Your answer should be the line containing "If you're a" and every line after it to the end of the records below, word for word.

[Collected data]

===

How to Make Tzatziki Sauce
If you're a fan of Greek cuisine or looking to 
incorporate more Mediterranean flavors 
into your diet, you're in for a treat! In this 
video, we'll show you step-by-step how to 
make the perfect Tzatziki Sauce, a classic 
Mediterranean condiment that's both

===

Response area
If you're a fan of Greek cuisine or looking to 
incorporate more Mediterranean flavors 
into your diet, you're in for a treat! In this 
video, we'll show you step-by-step how to 
make the perfect Tzatziki Sauce, a classic 
Mediterranean condiment that's both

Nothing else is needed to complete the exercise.